EXERCISE PROMPT
Among the entries, which lines carry the string "Divan"? Copy every one.

━━━━━━━━━━━━━━━━━━━━━━━━━━━━━━

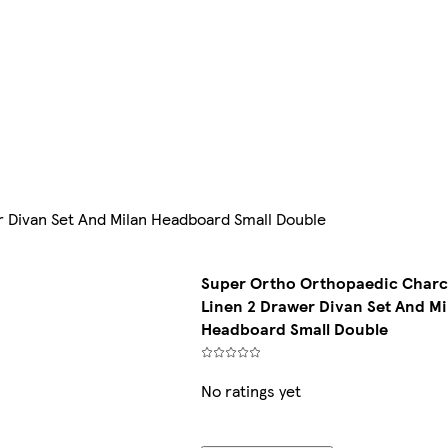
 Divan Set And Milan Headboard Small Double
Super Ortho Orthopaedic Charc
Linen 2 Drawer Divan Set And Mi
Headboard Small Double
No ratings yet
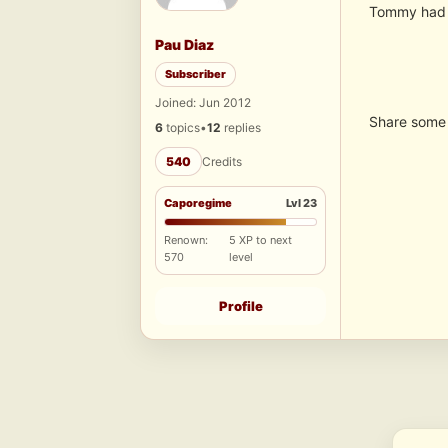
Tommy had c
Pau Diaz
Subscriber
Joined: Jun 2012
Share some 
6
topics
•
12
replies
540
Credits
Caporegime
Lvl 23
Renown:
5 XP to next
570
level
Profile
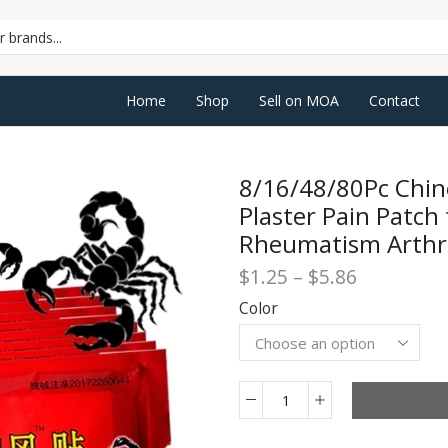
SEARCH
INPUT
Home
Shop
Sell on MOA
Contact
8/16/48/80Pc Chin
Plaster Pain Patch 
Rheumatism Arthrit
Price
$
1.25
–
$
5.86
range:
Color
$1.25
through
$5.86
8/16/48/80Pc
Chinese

━━━━━━━━━━━━━━━━━━━━━━━━━━━━━━

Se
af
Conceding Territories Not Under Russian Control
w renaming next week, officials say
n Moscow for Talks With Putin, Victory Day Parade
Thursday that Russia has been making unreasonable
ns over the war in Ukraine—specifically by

━━━━━━━━━━━━━━━━━━━━━━━━━━━━━━

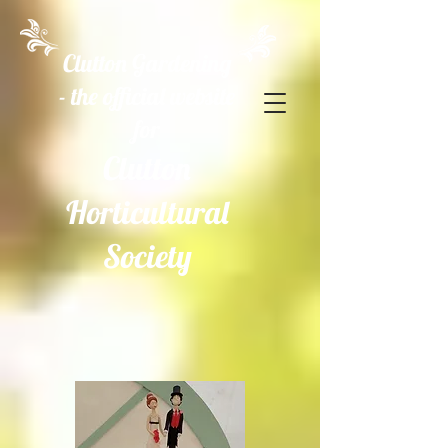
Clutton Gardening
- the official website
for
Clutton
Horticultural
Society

━━━━━━━━━━━━━━━━━━━━━━━━━━━━━━

WRITTEN ANSWER
 Divan Set And Milan Headboard Small Double
Linen 2 Drawer Divan Set And Mi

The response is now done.